**TASK TO CARRY OUT:**
Write the records out exactly, so that no picture remains in the copy.

Saved data entries
——————
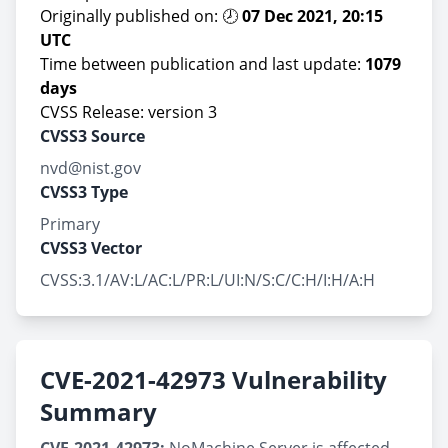
Originally published on: 🕗
07 Dec 2021, 20:15
UTC
Time between publication and last update:
1079
days
CVSS Release: version 3
CVSS3 Source
nvd@nist.gov
CVSS3 Type
Primary
CVSS3 Vector
CVSS:3.1/AV:L/AC:L/PR:L/UI:N/S:C/C:H/I:H/A:H
CVE-2021-42973 Vulnerability
Summary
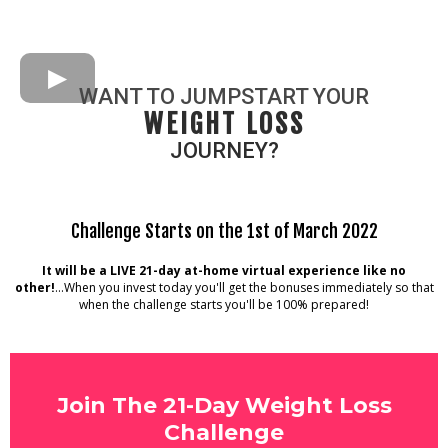
WANT TO JUMPSTART YOUR
WEIGHT LOSS
JOURNEY?
Challenge Starts on the 1st of March 2022
It will be a LIVE 21-day at-home virtual experience like no
other!
...When you invest today you'll get the bonuses immediately so that
when the challenge starts you'll be 100% prepared!
Join The 21-Day Weight Loss
Challenge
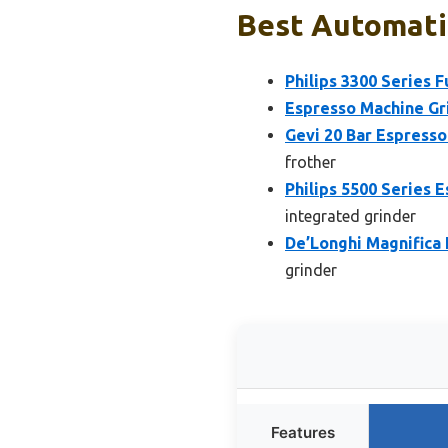
Best Automatic
Philips 3300 Series 
Espresso Machine Gr
Gevi 20 Bar Espresso
frother
Philips 5500 Series 
integrated grinder
De’Longhi Magnifica
grinder
Features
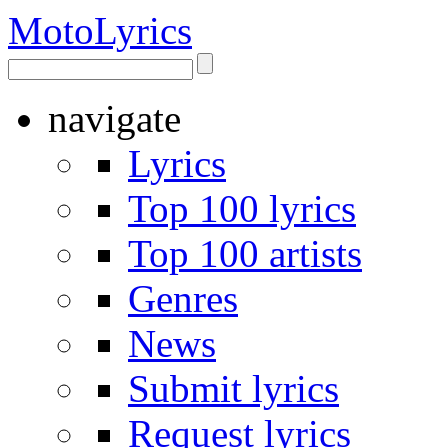
Moto
Lyrics
navigate
Lyrics
Top 100 lyrics
Top 100 artists
Genres
News
Submit lyrics
Request lyrics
——————
**TASK OUTPUT:**
Originally published on: 🕗
07 Dec 2021, 20:15
UTC
Time between publication and last update:
1079
days
CVSS Release: version 3
CVSS3 Source
nvd@nist.gov
CVSS3 Type
Primary
CVSS3 Vector
CVSS:3.1/AV:L/AC:L/PR:L/UI:N/S:C/C:H/I:H/A:H
CVE-2021-42973 Vulnerability
Summary
WANT TO JUMPSTART YOUR
WEIGHT LOSS
JOURNEY?
Challenge Starts on the 1st of March 2022
It will be a LIVE 21-day at-home virtual experience like no
other!
...When you invest today you'll get the bonuses immediately so that
when the challenge starts you'll be 100% prepared!
Join The 21-Day Weight Loss
Challenge
Best Automatic
Philips 3300 Series 
Espresso Machine Gr
Gevi 20 Bar Espresso
frother
Philips 5500 Series 
integrated grinder
De’Longhi Magnifica
grinder
Features
Moto
Lyrics
navigate
Lyrics
Top 100 lyrics
Top 100 artists
Genres
News
Submit lyrics
Request lyrics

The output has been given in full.